▶ THE RECORDS:
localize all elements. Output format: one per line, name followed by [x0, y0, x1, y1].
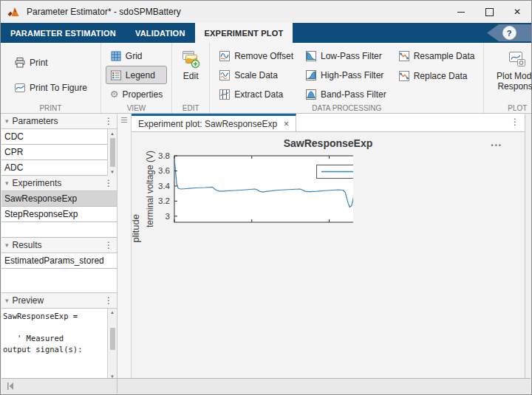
print-to-figure-button[interactable]: Print To Figure: [10, 78, 92, 97]
left-sidebar: ▾ Parameters ⋮ CDC CPR ADC ▲ ▼ ▾ Experim…: [1, 114, 117, 380]
remove-offset-button[interactable]: Remove Offset: [214, 47, 298, 65]
scale-data-button[interactable]: Scale Data: [214, 66, 298, 84]
document-area: Experiment plot: SawResponseExp × ⋮ SawR…: [132, 114, 525, 380]
collapse-preview-icon[interactable]: ▾: [5, 297, 9, 304]
resample-data-button[interactable]: Resample Data: [394, 47, 480, 66]
section-label-data-processing: DATA PROCESSING: [210, 104, 483, 112]
tab-validation[interactable]: VALIDATION: [126, 23, 195, 43]
properties-button[interactable]: ⚙ Properties: [106, 85, 167, 103]
document-tab-experiment-plot[interactable]: Experiment plot: SawResponseExp ×: [132, 114, 296, 131]
edit-button[interactable]: Edit: [177, 47, 205, 103]
maximize-button[interactable]: [475, 1, 503, 23]
title-bar: Parameter Estimator* - sdoSPMBattery ✕: [1, 1, 531, 23]
matlab-logo-icon: [7, 7, 21, 18]
right-edge-strip: [525, 114, 531, 380]
toolstrip-tab-bar: PARAMETER ESTIMATION VALIDATION EXPERIME…: [1, 23, 531, 43]
window-title: Parameter Estimator* - sdoSPMBattery: [27, 7, 181, 17]
experiments-list: SawResponseExp StepResponseExp: [1, 191, 117, 238]
scrollbar-thumb[interactable]: [110, 328, 115, 350]
status-bar: [1, 378, 531, 394]
svg-text:Amplitude: Amplitude: [132, 214, 141, 243]
grid-button[interactable]: Grid: [106, 47, 167, 65]
edit-plot-icon: [181, 49, 200, 69]
preview-line: [3, 322, 106, 333]
preview-panel-header[interactable]: ▾ Preview ⋮: [1, 293, 117, 309]
minimize-icon: [457, 11, 465, 13]
document-tab-label: Experiment plot: SawResponseExp: [138, 119, 277, 129]
splitter-grip-icon: [121, 122, 127, 123]
print-to-figure-icon: [14, 82, 26, 94]
splitter-grip-icon: [121, 120, 127, 120]
section-print: Print Print To Figure PRINT: [1, 43, 101, 113]
plot-model-response-button[interactable]: Plot Model Response: [488, 47, 532, 103]
parameters-scrollbar[interactable]: ▲ ▼: [107, 129, 117, 176]
close-icon: ✕: [514, 7, 521, 16]
experiments-panel-header[interactable]: ▾ Experiments ⋮: [1, 176, 117, 191]
status-bar-message-area: [117, 379, 531, 394]
collapse-left-panel-icon[interactable]: [6, 382, 16, 391]
experiment-item[interactable]: StepResponseExp: [1, 207, 117, 222]
svg-text:3: 3: [166, 212, 170, 221]
scrollbar-thumb[interactable]: [110, 138, 115, 167]
grid-icon: [110, 50, 122, 62]
low-pass-filter-button[interactable]: Low-Pass Filter: [301, 47, 391, 65]
close-button[interactable]: ✕: [503, 1, 531, 23]
collapse-results-icon[interactable]: ▾: [5, 241, 9, 249]
scale-data-icon: [219, 69, 231, 81]
replace-data-button[interactable]: Replace Data: [394, 66, 480, 86]
band-pass-filter-button[interactable]: Band-Pass Filter: [301, 85, 391, 103]
tab-experiment-plot[interactable]: EXPERIMENT PLOT: [195, 23, 293, 43]
parameters-panel-header[interactable]: ▾ Parameters ⋮: [1, 114, 117, 129]
tab-close-icon[interactable]: ×: [284, 119, 289, 129]
app-window: Parameter Estimator* - sdoSPMBattery ✕ P…: [0, 0, 532, 395]
experiment-item-selected[interactable]: SawResponseExp: [1, 191, 117, 207]
scroll-down-icon[interactable]: ▼: [108, 168, 117, 176]
results-empty-area: [1, 269, 117, 293]
preview-menu-icon[interactable]: ⋮: [104, 296, 113, 305]
experiments-menu-icon[interactable]: ⋮: [104, 179, 113, 188]
replace-data-icon: [398, 70, 410, 82]
remove-offset-icon: [219, 50, 231, 62]
legend-icon: [110, 69, 122, 81]
scroll-up-icon[interactable]: ▲: [108, 309, 117, 317]
svg-text:3.6: 3.6: [158, 166, 170, 175]
parameters-menu-icon[interactable]: ⋮: [104, 117, 113, 126]
preview-text: SawResponseExp = ' Measured output signa…: [1, 309, 107, 381]
plot-model-response-icon: [507, 49, 528, 69]
minimize-button[interactable]: [447, 1, 475, 23]
preview-scrollbar[interactable]: ▲ ▼: [107, 309, 117, 381]
preview-line: ' Measured: [3, 333, 106, 344]
results-panel-header[interactable]: ▾ Results ⋮: [1, 238, 117, 253]
high-pass-filter-button[interactable]: High-Pass Filter: [301, 66, 391, 84]
collapse-experiments-icon[interactable]: ▾: [5, 179, 9, 187]
experiments-panel-title: Experiments: [13, 178, 62, 188]
parameter-item[interactable]: CPR: [1, 145, 107, 160]
results-panel-title: Results: [13, 240, 42, 250]
tab-parameter-estimation[interactable]: PARAMETER ESTIMATION: [1, 23, 126, 43]
result-item[interactable]: EstimatedParams_stored: [1, 253, 117, 269]
print-button[interactable]: Print: [10, 53, 92, 72]
section-label-print: PRINT: [1, 104, 100, 112]
collapse-parameters-icon[interactable]: ▾: [5, 117, 9, 125]
experiment-plot-canvas[interactable]: 33.23.43.63.8terminal voltage (V)Measure…: [132, 132, 353, 243]
scroll-up-icon[interactable]: ▲: [108, 129, 117, 137]
parameter-item[interactable]: ADC: [1, 160, 107, 176]
panel-splitter[interactable]: [117, 114, 132, 380]
parameters-list: CDC CPR ADC ▲ ▼: [1, 129, 117, 176]
help-button[interactable]: ?: [502, 26, 516, 40]
figure-options-icon[interactable]: •••: [491, 142, 502, 149]
status-bar-left: [1, 379, 117, 394]
extract-data-button[interactable]: Extract Data: [214, 85, 298, 103]
parameter-item[interactable]: CDC: [1, 129, 107, 145]
maximize-icon: [485, 8, 494, 16]
section-plot: Plot Model Response PLOT: [484, 43, 532, 113]
document-menu-icon[interactable]: ⋮: [511, 117, 519, 126]
band-pass-filter-icon: [305, 89, 317, 100]
figure-area: SawResponseExp ••• 33.23.43.63.8terminal…: [132, 132, 525, 380]
results-menu-icon[interactable]: ⋮: [104, 241, 113, 250]
svg-text:3.2: 3.2: [158, 196, 170, 205]
legend-button[interactable]: Legend: [106, 66, 167, 84]
experiment-item-empty[interactable]: [1, 222, 117, 238]
high-pass-filter-icon: [305, 69, 317, 81]
splitter-grip-icon: [121, 117, 127, 118]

▶ WHAT TO DO:
Find every line in the records above that holds the word "minimize", and copy each one.

▶ YOUR SOLUTION:
minimize-icon: [457, 11, 465, 13]
minimize-button[interactable]: [447, 1, 475, 23]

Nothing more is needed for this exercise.